[quote="manualman, post:15, topic:205052"]
Life is rarely as simple as the internet would have you believe. The methanol based oxygenate called MTBE for short was used for a number of years as a means of addressing air pollution. Brutal experience taught us in the engineering field that it was a HORRIBLE idea. Plain gasoline, when it leaks from an underground storage tank (and virtually all of them eventually do. Today's double wall containment ones haven't leaked much YET, but give them time...), is still insoluble in water AND floats on top. The contamination plume in the soil and groundwater is relatively easy to locate, isolate, capture and remove.
When gas with MBTE leaks, the MBTE is soluble in water and a tiny amount makes groundwater toxic. Since it doesn't float and is soluble there is quite simply no viable way to clean it up. A leaky tank destroys the viability of groundwater for GENERATIONS. Ethanol has comparatively little toxicity, so it is FAR better with our existing gas station system of fueling this country. Not so simple, eh?
As for the guy who feels better that the spills will occur elsewhere, nice attitude. Google NIMBY. Unless y'all are pedaling to work everyday that's a pretty poor attitude.
Nice word spinning.
No such thing as clean energy. Or clean anything. What's the first thing you do when you get up in the morning? No clean anything. If you want clean, then collect your own personal waste products and save them instead of inflicting them on other people.
Oil gets drilled for; and oil gets transported. Drilling is better and cleaner than transporting. AND sometimes, oil just happens to leak from the ground. By itself. If you can collect and use it, then it's not a problem; if it makes a mess, then it is a problem.
Let's get back to chemistry. Basic stuff.
First, MTBE is NOT methanol. Different thing.
MTBE is manufactured ... via the chemical reaction of methanol and isobutylene. MTBE is not a mixture. It is a manufactured product.
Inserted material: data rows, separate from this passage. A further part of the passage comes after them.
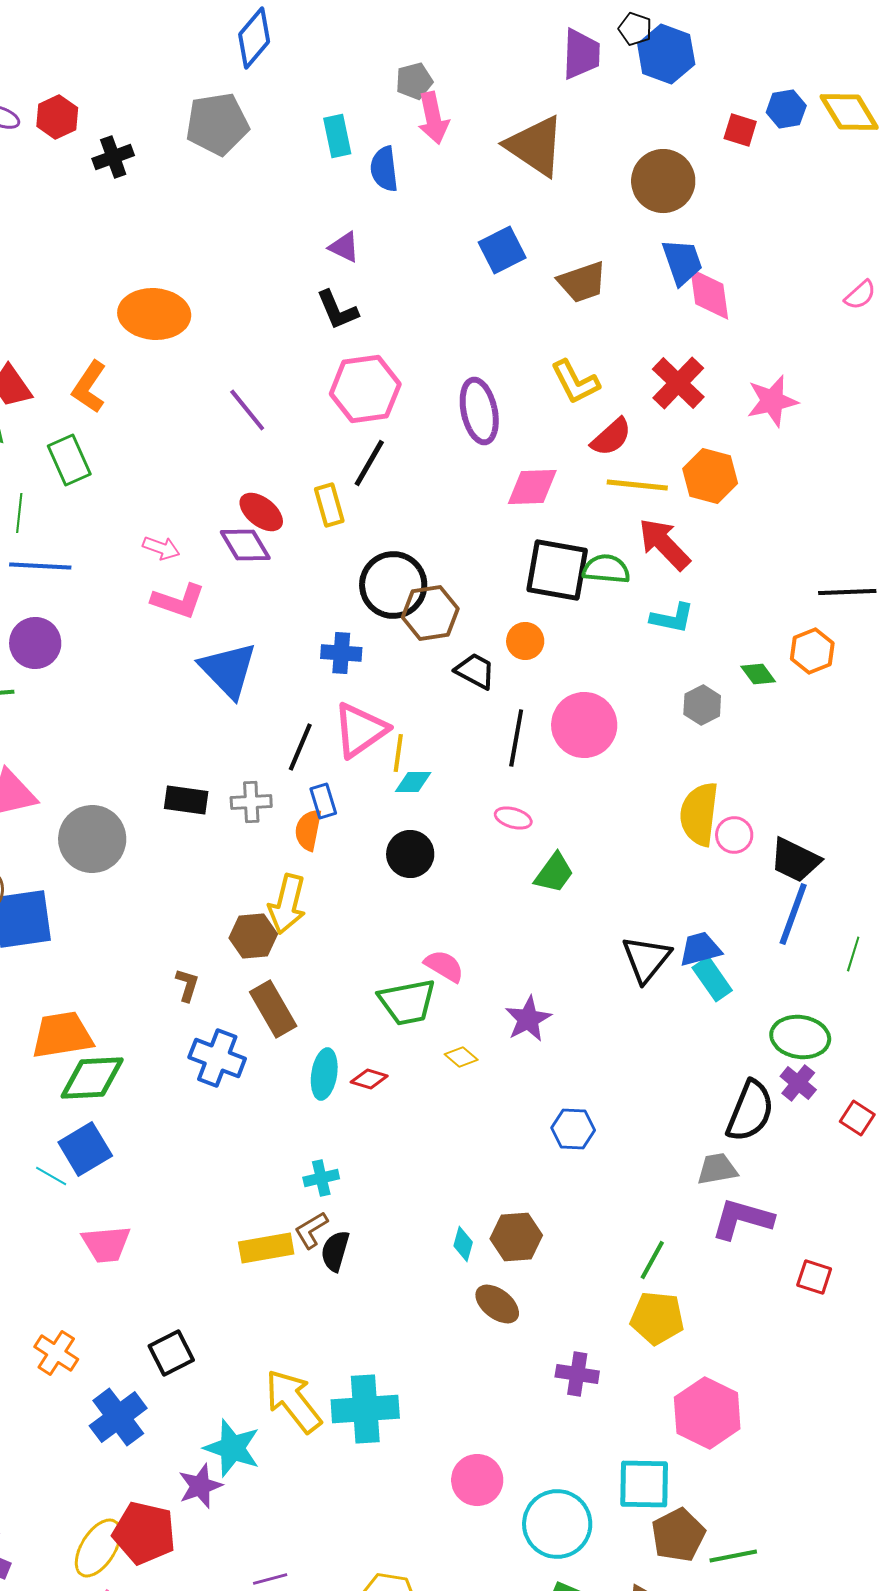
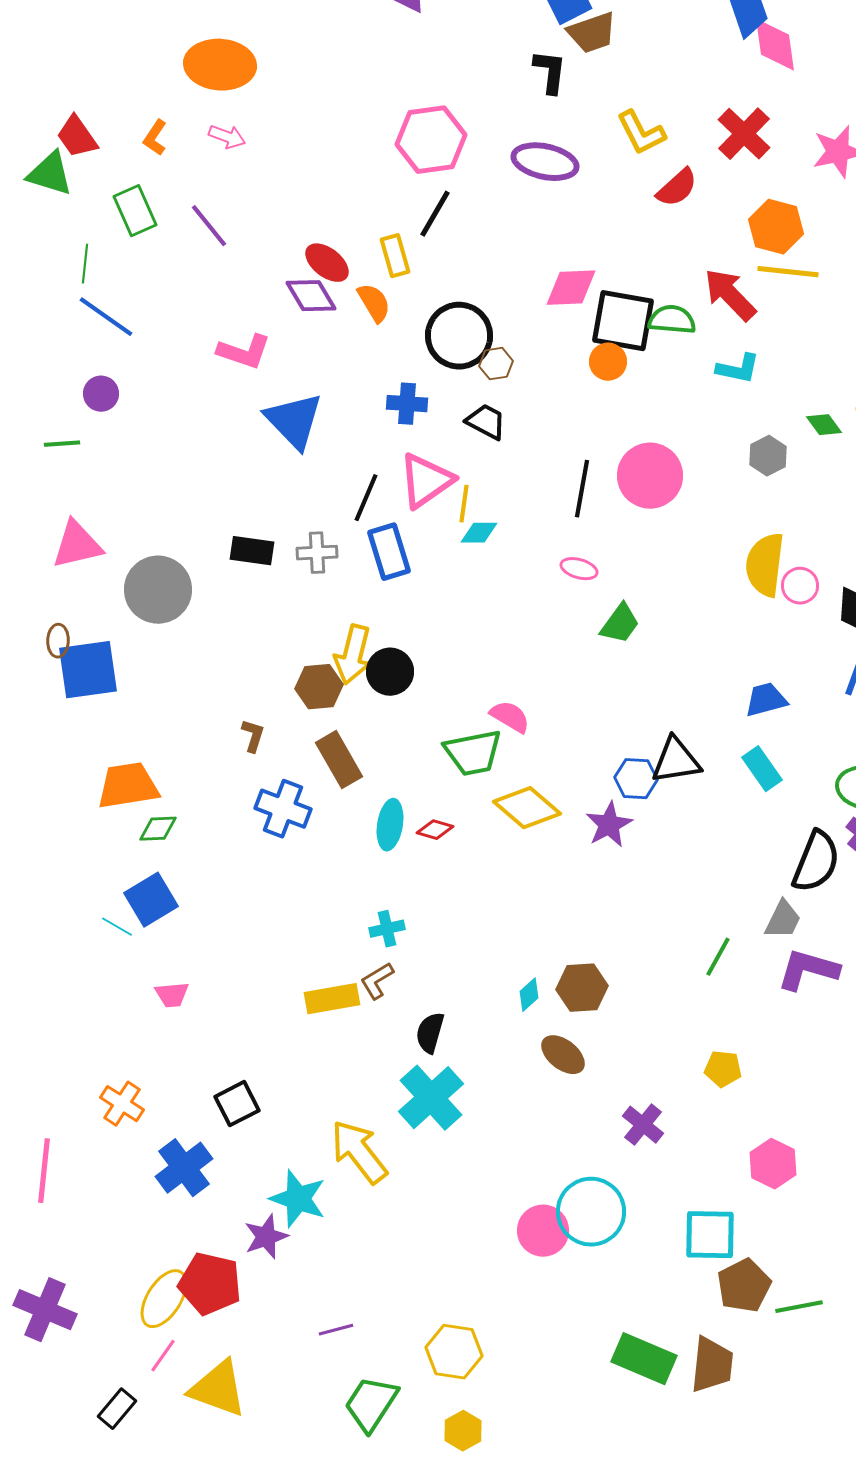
brown trapezoid: (582, 282) -> (592, 33), moved
black L-shape: (337, 310) -> (550, 72), moved, turned -150
orange L-shape: (89, 387) -> (155, 138), size x0.7
purple line: (247, 410) -> (209, 226), moved
purple ellipse: (479, 411) -> (545, 162), turned -66
yellow line: (637, 485) -> (788, 272), moved
pink diamond: (532, 487) -> (571, 288), moved
pink arrow: (161, 548) -> (227, 137), moved
blue line: (40, 566) -> (106, 317), turned 32
brown hexagon: (430, 613) -> (496, 364), size x0.6
orange circle: (525, 641) -> (608, 362), moved
purple circle: (35, 643) -> (101, 394), size x0.7
black trapezoid: (475, 671) -> (486, 422), moved
blue rectangle: (323, 801) -> (389, 552), size x1.6
orange semicircle: (308, 830) -> (374, 303), moved, turned 138
black circle: (410, 854) -> (390, 672), moved
black triangle: (646, 959) -> (676, 761), moved, turned 42
cyan rectangle: (712, 979) -> (762, 769), moved
purple star: (528, 1019) -> (609, 825), moved
yellow diamond: (461, 1057) -> (527, 808), size x2.0
green diamond: (92, 1078) -> (158, 829), size x0.6
blue hexagon: (573, 1129) -> (636, 779), moved
gray trapezoid: (717, 1169) -> (783, 920), turned 126
pink trapezoid: (106, 1244) -> (172, 995), size x0.7
cyan diamond: (463, 1244) -> (529, 995), turned 32
black semicircle: (335, 1251) -> (430, 1033), moved
green line: (652, 1260) -> (718, 957), moved
yellow pentagon: (657, 1318) -> (723, 1069), size x0.7
purple cross: (577, 1374) -> (643, 1125), turned 30
cyan cross: (365, 1409) -> (431, 1098), moved, turned -38
pink hexagon: (707, 1413) -> (773, 1164), size x0.7
cyan circle: (557, 1524) -> (591, 1212), moved

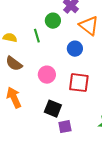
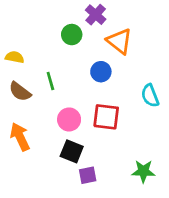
green line: (37, 36) -> (50, 81), moved
pink circle: (47, 75) -> (69, 119), moved

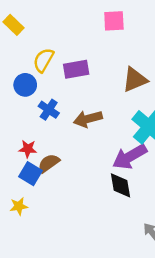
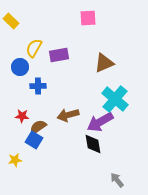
blue cross: (49, 110) -> (38, 86), turned -35
brown arrow: (88, 119) -> (68, 115), moved
blue square: (30, 174) -> (34, 140), moved

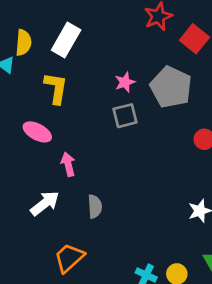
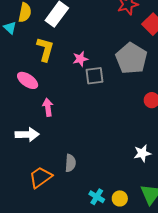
pink star: (125, 82) -> (80, 59), moved
white arrow: (45, 203) -> (27, 134), turned 30
gray semicircle: (95, 206) -> (70, 163), moved

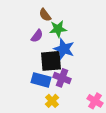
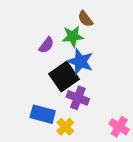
brown semicircle: (45, 15) -> (85, 19), moved
black square: (51, 61) -> (64, 77), turned -30
blue rectangle: (41, 80) -> (43, 114), moved

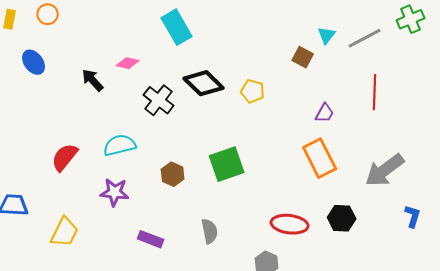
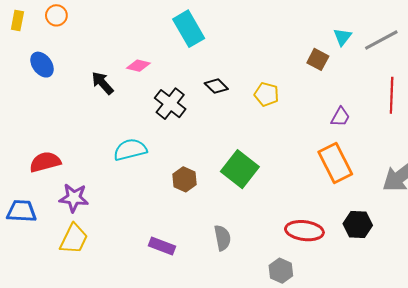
black diamond: (204, 83) -> (216, 86), size x0.6
red semicircle: (65, 157) -> (45, 162), moved, turned 36
green square: (227, 164) -> (240, 169), turned -33
purple star: (115, 192) -> (74, 198), moved

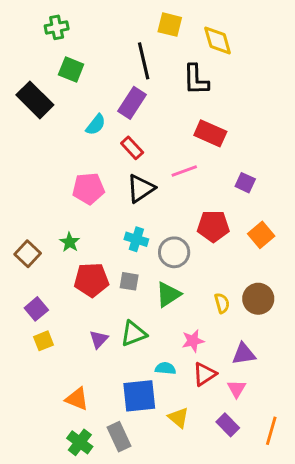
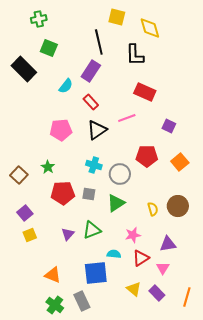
yellow triangle: (178, 418) -> (134, 289), moved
Methanol and ethanol are both alcohols.
Since 1992, MTBE has been used at higher concentrations in some gasoline to fulfill the oxygenate requirements set by the United States Congress in Clean Air Act amendments; however, since 1999, in California and other locations MTBE has begun to be phased out because of groundwater contamination. Due to its higher solubility in water MTBE moves more quickly than other fuel components. The Energy Policy Act of 2005 reduces the federal requirement for oxygen content in reformulated gasoline.
methyl tert-butyl ether
In 2000, the U.S. government banned adding MTBE to gasoline.
This is interesting: Wiki said this "Most American gasoline retailers have ceased using MTBE as an oxygenate and US production has declined. " In fact, the Feds banned it.
MTBE is almost exclusively used as a fuel component in engine gasoline. It is one of a group of chemicals commonly known as oxygenates because they raise the oxygen content of gasoline. Which was a Federal government requirement.
According to Wiki:
In 1995 high levels of MTBE were unexpectedly discovered in the water wells of Santa Monica, California, and the U.S. Geological Survey reported detections. Subsequent U.S. findings indicate tens of thousands of contaminated sites in water wells distributed across the country. As per toxicity alone, MTBE is not classified as a hazard for the environment, but it imparts an unpleasant taste to water already at very low concentrations. The maximum contaminant level of MTBE in drinking water has not yet been established by the United States Environmental Protection Agency (EPA). The leakage problem is partially attributed to the lack of effective regulations for underground storage tanks, but spillage from overfilling is also a contributor. As an ingredient in unleaded gasoline, MTBE is the most water soluble component. When dissolved in groundwater, MTBE will lead the contaminant plume with the remaining components such as benzene and toluene following. Thus the discovery of MTBE in public groundwater wells indicates that the contaminant source was a gasoline release. Its criticism and subsequent decreased usage, some claim, is more a product of its easy detectability (taste) in extremely low concentrations (ppb) than its toxicity. The MTBE concentrations used in the EU (usually 1.0–1.6%) and allowed (maximum 5%) in Europe are lower than in California.